Look through the material below and show every line with the word "レディブティック".

****

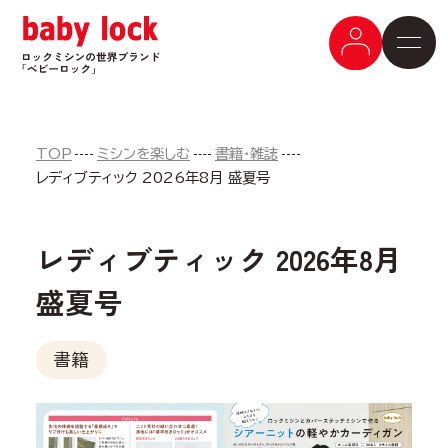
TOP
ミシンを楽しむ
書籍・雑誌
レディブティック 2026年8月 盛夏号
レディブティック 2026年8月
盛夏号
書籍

****

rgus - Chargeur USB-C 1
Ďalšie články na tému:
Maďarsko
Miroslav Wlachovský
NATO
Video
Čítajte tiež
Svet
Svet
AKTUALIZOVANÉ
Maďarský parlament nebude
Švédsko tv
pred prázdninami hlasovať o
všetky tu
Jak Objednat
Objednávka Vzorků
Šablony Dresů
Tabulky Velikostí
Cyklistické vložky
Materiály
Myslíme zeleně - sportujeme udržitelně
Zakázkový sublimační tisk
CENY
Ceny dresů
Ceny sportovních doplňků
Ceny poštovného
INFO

****

• Exercise solution:
レディブティック 2026年8月 盛夏号
レディブティック 2026年8月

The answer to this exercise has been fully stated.